(Stored items)
********

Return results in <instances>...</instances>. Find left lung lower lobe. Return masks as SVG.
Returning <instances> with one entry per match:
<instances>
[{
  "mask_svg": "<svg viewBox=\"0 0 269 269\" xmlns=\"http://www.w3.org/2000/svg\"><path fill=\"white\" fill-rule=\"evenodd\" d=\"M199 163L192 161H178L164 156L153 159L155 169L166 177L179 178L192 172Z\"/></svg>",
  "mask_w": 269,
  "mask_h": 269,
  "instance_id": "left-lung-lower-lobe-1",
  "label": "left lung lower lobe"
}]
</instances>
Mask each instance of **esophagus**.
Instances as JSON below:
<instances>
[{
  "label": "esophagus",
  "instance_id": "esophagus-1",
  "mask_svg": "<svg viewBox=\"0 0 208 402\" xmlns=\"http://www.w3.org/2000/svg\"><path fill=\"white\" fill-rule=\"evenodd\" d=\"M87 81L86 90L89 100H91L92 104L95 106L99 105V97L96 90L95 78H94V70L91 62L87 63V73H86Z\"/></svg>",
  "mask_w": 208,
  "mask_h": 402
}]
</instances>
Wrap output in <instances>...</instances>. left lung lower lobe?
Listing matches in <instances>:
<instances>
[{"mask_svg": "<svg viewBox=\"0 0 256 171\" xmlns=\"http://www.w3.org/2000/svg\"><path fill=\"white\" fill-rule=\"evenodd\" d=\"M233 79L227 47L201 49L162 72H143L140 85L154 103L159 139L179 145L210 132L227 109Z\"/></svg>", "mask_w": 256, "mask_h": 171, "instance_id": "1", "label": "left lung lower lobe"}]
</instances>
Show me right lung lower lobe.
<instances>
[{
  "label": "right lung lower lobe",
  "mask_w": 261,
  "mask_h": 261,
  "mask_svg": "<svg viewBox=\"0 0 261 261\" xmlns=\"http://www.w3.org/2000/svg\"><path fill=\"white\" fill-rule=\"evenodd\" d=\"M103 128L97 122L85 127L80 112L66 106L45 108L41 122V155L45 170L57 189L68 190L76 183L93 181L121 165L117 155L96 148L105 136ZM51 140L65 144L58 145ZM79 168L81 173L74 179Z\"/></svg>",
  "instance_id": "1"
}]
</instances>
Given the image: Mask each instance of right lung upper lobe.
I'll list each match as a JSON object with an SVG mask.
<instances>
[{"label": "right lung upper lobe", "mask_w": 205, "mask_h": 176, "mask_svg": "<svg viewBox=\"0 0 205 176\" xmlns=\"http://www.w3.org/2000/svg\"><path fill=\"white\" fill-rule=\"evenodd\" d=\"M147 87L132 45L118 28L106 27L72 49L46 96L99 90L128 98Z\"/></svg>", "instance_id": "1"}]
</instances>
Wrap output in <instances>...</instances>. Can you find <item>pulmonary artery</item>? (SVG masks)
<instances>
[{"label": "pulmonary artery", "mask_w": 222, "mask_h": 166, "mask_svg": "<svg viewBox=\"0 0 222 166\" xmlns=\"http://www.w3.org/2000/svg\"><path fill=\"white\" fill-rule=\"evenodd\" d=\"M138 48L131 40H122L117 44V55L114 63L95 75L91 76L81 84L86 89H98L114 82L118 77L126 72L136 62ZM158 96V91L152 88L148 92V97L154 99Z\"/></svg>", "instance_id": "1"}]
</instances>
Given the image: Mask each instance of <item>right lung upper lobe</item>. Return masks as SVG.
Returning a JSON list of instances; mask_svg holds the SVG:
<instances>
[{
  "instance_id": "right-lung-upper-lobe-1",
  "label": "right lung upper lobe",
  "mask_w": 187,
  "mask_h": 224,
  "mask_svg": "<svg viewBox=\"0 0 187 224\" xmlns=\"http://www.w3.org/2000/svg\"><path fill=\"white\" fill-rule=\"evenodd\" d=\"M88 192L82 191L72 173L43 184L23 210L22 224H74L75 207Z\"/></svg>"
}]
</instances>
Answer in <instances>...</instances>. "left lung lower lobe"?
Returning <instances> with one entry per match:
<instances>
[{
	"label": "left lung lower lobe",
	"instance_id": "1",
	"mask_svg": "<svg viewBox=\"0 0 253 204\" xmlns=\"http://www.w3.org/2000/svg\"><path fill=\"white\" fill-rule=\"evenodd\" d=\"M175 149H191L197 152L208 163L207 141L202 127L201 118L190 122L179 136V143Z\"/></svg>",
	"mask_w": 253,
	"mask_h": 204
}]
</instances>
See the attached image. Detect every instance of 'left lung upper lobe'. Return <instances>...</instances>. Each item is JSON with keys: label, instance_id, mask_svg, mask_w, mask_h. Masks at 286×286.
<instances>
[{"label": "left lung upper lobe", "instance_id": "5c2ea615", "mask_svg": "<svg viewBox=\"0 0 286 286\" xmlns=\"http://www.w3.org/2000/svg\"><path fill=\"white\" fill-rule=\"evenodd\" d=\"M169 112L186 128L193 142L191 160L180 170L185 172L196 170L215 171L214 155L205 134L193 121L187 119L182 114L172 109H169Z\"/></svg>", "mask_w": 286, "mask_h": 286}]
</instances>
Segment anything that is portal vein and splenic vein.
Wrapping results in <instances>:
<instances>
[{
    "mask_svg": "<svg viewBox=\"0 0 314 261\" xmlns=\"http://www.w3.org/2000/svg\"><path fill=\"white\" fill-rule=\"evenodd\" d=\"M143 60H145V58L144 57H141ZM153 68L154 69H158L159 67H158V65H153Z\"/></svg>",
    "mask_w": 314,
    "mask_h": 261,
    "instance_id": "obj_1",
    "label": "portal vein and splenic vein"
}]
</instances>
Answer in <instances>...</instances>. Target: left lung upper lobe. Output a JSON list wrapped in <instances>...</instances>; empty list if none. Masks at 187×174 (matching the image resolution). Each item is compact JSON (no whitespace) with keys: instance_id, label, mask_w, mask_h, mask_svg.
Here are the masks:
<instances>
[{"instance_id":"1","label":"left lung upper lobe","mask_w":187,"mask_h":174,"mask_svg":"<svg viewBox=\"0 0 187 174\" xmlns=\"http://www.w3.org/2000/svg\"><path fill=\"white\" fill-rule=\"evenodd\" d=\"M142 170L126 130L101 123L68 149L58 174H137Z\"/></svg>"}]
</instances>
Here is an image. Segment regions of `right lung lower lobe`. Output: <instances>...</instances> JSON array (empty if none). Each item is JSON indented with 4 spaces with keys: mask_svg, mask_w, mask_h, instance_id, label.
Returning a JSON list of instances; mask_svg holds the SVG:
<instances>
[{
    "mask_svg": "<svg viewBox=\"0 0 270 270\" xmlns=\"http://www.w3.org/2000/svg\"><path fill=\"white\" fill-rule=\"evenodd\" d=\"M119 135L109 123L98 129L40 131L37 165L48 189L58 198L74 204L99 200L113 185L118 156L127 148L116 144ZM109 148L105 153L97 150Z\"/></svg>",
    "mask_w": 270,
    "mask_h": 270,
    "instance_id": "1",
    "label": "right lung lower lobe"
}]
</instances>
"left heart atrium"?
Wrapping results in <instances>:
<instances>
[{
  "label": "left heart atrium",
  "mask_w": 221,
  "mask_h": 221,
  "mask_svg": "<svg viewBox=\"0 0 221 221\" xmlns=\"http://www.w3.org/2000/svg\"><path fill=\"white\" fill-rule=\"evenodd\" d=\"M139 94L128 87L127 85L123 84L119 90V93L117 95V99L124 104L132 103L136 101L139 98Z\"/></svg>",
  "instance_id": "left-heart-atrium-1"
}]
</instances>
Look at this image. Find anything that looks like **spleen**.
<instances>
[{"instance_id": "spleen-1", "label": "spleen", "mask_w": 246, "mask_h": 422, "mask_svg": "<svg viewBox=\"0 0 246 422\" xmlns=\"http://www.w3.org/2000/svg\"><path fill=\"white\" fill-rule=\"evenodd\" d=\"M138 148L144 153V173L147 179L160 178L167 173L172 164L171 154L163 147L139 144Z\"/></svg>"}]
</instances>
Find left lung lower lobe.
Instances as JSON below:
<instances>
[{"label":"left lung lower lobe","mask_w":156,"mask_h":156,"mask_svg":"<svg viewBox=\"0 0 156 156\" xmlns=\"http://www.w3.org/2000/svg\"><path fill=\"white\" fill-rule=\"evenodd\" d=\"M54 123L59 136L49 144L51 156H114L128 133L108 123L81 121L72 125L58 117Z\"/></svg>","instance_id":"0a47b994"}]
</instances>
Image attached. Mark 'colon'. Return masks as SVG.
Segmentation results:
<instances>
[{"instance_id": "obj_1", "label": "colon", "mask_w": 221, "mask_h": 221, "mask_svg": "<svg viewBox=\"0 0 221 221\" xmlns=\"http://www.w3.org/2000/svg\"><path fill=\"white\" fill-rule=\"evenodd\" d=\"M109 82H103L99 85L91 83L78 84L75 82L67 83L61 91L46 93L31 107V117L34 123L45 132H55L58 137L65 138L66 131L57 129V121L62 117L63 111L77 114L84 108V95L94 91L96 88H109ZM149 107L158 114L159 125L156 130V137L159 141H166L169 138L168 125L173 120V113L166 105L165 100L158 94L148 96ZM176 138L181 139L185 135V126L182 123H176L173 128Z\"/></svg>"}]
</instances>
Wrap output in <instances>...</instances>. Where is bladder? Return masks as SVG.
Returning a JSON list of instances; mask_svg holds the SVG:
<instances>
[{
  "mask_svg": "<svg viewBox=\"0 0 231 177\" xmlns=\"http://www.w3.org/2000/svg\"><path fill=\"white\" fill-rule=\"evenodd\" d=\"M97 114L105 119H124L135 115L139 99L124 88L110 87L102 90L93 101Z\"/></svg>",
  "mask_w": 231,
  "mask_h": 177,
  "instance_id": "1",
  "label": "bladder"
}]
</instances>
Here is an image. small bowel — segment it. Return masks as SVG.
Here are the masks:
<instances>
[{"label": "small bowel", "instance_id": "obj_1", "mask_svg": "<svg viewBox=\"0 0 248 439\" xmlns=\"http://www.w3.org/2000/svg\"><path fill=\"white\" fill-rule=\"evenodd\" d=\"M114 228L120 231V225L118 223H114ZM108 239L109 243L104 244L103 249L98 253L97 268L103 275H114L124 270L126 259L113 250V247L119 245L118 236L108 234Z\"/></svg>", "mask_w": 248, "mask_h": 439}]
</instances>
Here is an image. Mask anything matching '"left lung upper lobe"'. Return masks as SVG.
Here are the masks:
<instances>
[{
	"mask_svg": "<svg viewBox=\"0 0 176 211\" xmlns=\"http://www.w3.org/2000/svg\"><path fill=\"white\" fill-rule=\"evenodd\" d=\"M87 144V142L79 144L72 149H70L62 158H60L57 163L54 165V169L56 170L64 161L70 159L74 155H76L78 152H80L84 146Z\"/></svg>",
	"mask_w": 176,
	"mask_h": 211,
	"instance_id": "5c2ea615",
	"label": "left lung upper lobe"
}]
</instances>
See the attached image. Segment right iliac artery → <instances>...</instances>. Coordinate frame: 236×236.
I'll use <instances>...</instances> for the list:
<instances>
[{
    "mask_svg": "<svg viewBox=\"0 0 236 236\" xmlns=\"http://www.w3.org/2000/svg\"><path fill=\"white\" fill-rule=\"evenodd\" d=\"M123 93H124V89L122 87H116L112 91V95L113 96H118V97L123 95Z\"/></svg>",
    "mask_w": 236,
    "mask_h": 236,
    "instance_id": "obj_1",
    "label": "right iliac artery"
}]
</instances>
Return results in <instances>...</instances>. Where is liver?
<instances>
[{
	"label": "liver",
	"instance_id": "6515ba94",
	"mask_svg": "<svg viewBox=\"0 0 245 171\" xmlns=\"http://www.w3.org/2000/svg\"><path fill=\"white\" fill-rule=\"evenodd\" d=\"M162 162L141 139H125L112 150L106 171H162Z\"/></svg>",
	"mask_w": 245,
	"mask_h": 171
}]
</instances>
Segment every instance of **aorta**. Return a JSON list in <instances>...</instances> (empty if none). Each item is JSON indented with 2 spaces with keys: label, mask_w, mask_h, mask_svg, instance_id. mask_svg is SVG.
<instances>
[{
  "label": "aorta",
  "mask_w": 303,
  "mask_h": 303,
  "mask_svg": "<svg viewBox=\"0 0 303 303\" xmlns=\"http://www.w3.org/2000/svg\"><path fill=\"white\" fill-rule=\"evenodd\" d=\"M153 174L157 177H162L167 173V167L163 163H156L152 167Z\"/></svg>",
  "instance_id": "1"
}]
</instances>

********

**What is being asked:**
The last part of the records is the answer, beginning at the line that holds "Return results in <instances>...</instances>. Where" and including the final line, repeated exactly.

**Solution for this task:**
Return results in <instances>...</instances>. Where is liver?
<instances>
[{
	"label": "liver",
	"instance_id": "6515ba94",
	"mask_svg": "<svg viewBox=\"0 0 245 171\" xmlns=\"http://www.w3.org/2000/svg\"><path fill=\"white\" fill-rule=\"evenodd\" d=\"M162 162L141 139H125L112 150L106 171H162Z\"/></svg>",
	"mask_w": 245,
	"mask_h": 171
}]
</instances>
Segment every instance of **aorta**. Return a JSON list in <instances>...</instances> (empty if none). Each item is JSON indented with 2 spaces with keys: label, mask_w, mask_h, mask_svg, instance_id. mask_svg is SVG.
<instances>
[{
  "label": "aorta",
  "mask_w": 303,
  "mask_h": 303,
  "mask_svg": "<svg viewBox=\"0 0 303 303\" xmlns=\"http://www.w3.org/2000/svg\"><path fill=\"white\" fill-rule=\"evenodd\" d=\"M153 174L157 177H162L167 173V167L163 163H156L152 167Z\"/></svg>",
  "instance_id": "1"
}]
</instances>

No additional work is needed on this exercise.